Overview¶

Since the time of the last post about these data, my friends and I at the NYU couples lab have collect some actual Mousetracker data from online participants. In this post, I wrote some code to pre-process and clean the dataset.

Current project¶

As a refresher, we hypothesized that at any given time, individuals are concerned with:

their self-interest
their partner's interests
the interest of the group or dyad, or the relationship, or them as a pair

and these motives affect the way individuals choose to distribute resources.
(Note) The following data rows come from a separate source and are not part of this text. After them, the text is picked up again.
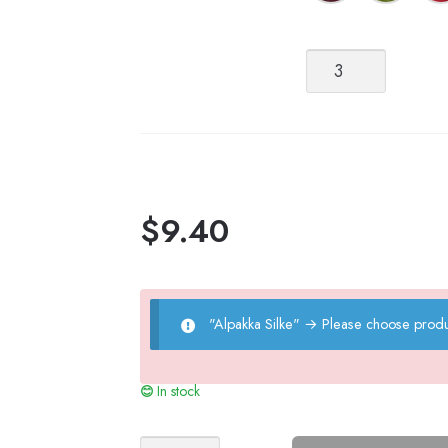
Alpakka
Silke
quantity
$
9.40
"Alpakka Silke"
→
Please choose produ
In stock
Sophie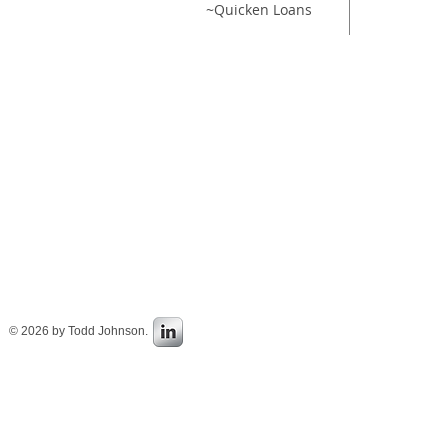
~Quicken Loans
~To
© 2026 by Todd Johnson.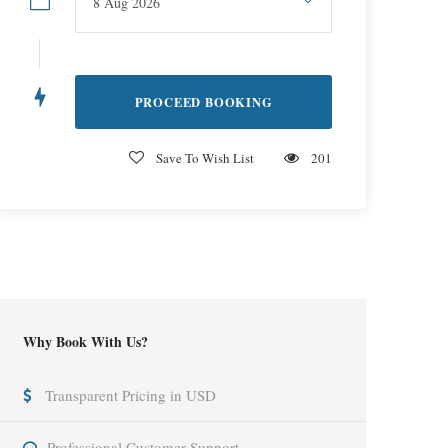
Save To Wish List
201
Why Book With Us?
Transparent Pricing in USD
Professional Customer Support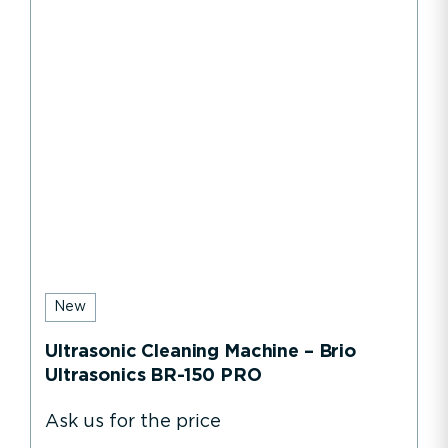
New
Ultrasonic Cleaning Machine – Brio
Ultrasonics BR-150 PRO
Ask us for the price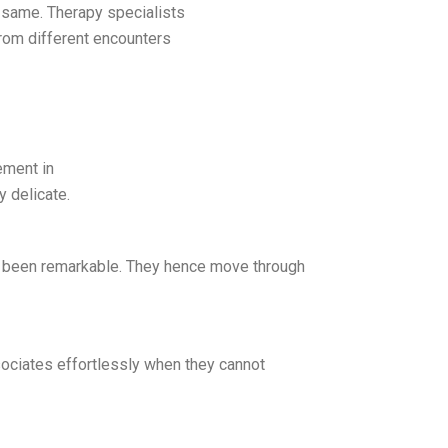
 same. Therapy specialists
from different encounters
ement in
y delicate.
 been remarkable. They hence move through
ssociates effortlessly when they cannot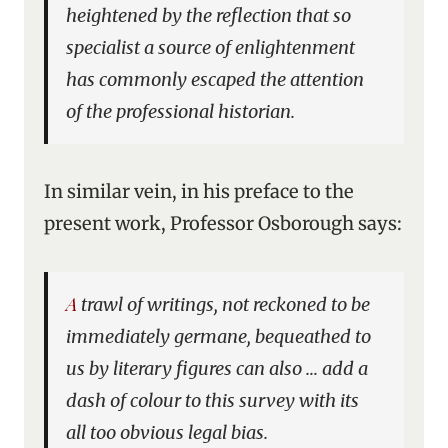
heightened by the reflection that so
specialist a source of enlightenment
has commonly escaped the attention
of the professional historian.
In similar vein, in his preface to the
present work, Professor Osborough says:
A trawl of writings, not reckoned to be
immediately germane, bequeathed to
us by literary figures can also … add a
dash of colour to this survey with its
all too obvious legal bias.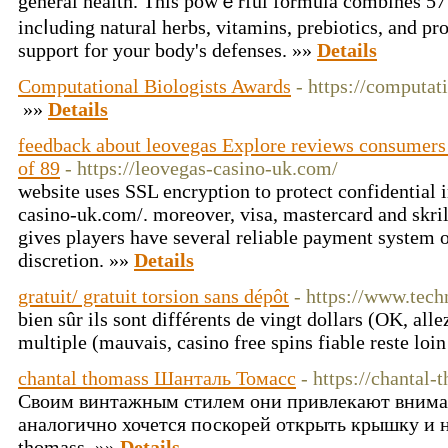
gеneral health. This powｅrful formula combines 57
incⅼuding natural hеrbs, vitamins, prebiotics, and pro
support for your body's dеfenses. »»
Details
Computational Biologists Awards
- https://computat
»»
Details
feedback about leovegas Explore reviews consumers
of 89
- https://leovegas-casino-uk.com/
website uses SSL encryption to protect confidential 
casino-uk.com/. moreover, visa, mastercard and skril
gives players have several reliable payment system o
discretion. »»
Details
gratuit/ gratuit torsion sans dépôt
- https://www.techn
bien sûr ils sont différents de vingt dollars (OK, all
multiple (mauvais, casino free spins fiable reste loin
chantal thomass Шанталь Томасc
- https://chantal-
Своим винтажным стилем они привлекают внима
аналогично хочется поскорей открыть крышку и на
thomass. »»
Details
To distinguish between these three motives, we generated three sets of stimuli using poker chips that pit each of these motives against each other:

The first set of stimuli pit participants' self-interest against the interests of their partner.
The second set of stimuli pits a participant's concern for the interest of their partner vs. their own self interest and the group's interest.
The last set of stimuli pit participants' self-interest against that of their partner and the group.

The data¶

The data come in a person-period dataset. This is a "long" format where each participant has multiple rows that represent each trial of the experiment (there were 60 or so trials). However, each row also contains multiple columns each representing a bin of average locations the participant's mouse pointer was during that time span. There are ~100 such bins.
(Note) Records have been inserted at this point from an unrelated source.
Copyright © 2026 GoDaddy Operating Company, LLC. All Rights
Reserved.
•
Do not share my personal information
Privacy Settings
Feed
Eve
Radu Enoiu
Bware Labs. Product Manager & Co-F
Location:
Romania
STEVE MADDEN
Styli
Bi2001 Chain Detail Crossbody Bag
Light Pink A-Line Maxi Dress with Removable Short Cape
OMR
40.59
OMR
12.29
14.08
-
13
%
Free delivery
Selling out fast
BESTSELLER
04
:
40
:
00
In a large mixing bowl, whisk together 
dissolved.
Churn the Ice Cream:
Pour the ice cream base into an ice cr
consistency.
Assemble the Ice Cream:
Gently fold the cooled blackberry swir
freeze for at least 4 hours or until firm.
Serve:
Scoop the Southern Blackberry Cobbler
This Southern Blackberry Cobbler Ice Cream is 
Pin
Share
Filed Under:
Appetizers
In other words, each participant made 60 choices, and their mouse positions were averaged into ~100 time points per trial.
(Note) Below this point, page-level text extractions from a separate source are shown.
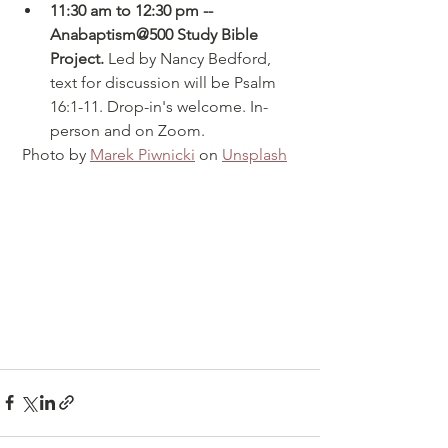
11:30 am to 12:30 pm -- 
Anabaptism@500 Study Bible 
Project.
 Led by Nancy Bedford, 
text for discussion will be Psalm 
16:1-11. Drop-in's welcome. In-
person and on Zoom.
 Photo by 
Marek Piwnicki
 on 
Unsplash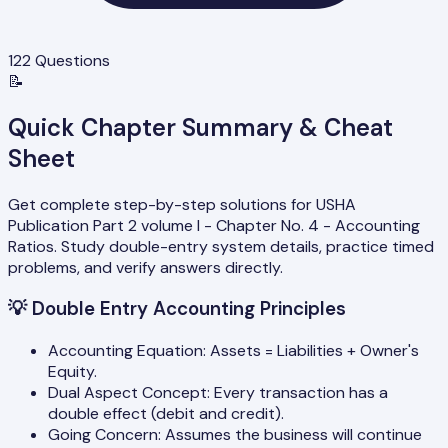
122
Questions
📝
Quick Chapter Summary & Cheat
Sheet
Get complete step-by-step solutions for USHA
Publication Part 2 volume I - Chapter No. 4 - Accounting
Ratios. Study double-entry system details, practice timed
problems, and verify answers directly.
💡
Double Entry Accounting Principles
Accounting Equation: Assets = Liabilities + Owner's
Equity.
Dual Aspect Concept: Every transaction has a
double effect (debit and credit).
Going Concern: Assumes the business will continue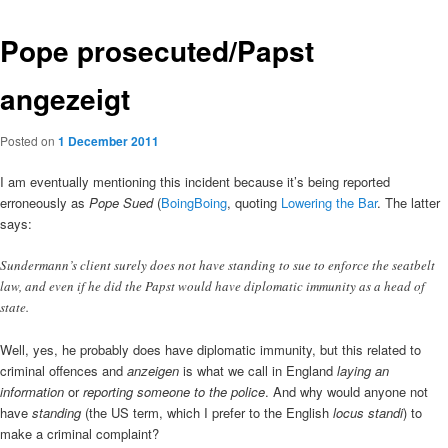
Pope prosecuted/Papst
angezeigt
Posted on
1 December 2011
I am eventually mentioning this incident because it’s being reported
erroneously as
Pope Sued
(
BoingBoing
, quoting
Lowering the Bar
. The latter
says:
Sundermann’s client surely does not have standing to sue to enforce the seatbelt
law, and even if he did the Papst would have diplomatic immunity as a head of
state.
Well, yes, he probably does have diplomatic immunity, but this related to
criminal offences and
anzeigen
is what we call in England
laying an
information
or
reporting someone to the police
. And why would anyone not
have
standing
(the US term, which I prefer to the English
locus standi
) to
make a criminal complaint?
The first thing we're going to do is actually some cleaning. Each of the .csv files have a redundant first row, so we're just going to delete that:

import os
import re

files = os.listdir('./data')
files

['GBPG SMGL VS. SLGM n=118.csv',
 'GBPG SMGM VS. SLGL n=118.csv',
 'GBPG SO n=118.csv',
 'GBPR SMGL VS. SLGM n=121.csv',
 'GBPR SMGM vs. SLGL n=121.csv',
 'GBPR SO n=121.csv',
 'RBPG SMGL vs. SLGM n=105.csv',
 'RBPG SMGM vs. SLGL n=105.csv',
 'RBPG SO n=105.csv',
 'RBPR SMGL vs. SLGM n=120.csv',
 'RBPR SMGM vs. SLGL n=120.csv',
 'RBPR SO n=120.csv']

#for all our files
for name in files:
    with open('./data/{0}'.format(name)) as f:
        contents = f.readlines()
    out =  open('./data cleaned/{0}.csv'.format(re.match(r'(.*) n=.*', name).group(1)), 'wb')
    
    found = 0
    for line in contents[1:]:
        if line == 'MEAN SUBJECT-BY-SUBJECT DATA\n':
            found = 1
        elif found == 0:
            out.write(line)
        elif found == 1:
            pass
    out.close()

If there wasn't a section at the end I had to delete, I could have just done this:

import pandas as pd
   
testdata = pd.read_csv('./data/%s' % files[0],skiprows = 1)
testdata.head()

Next, I'm going to write a loop that basically does what I did in the first post to all the separate datasets. Again, we're going to be finding the mean of participants' reaction time (RT), maximum deviation (MD), and the area under curve (AUC).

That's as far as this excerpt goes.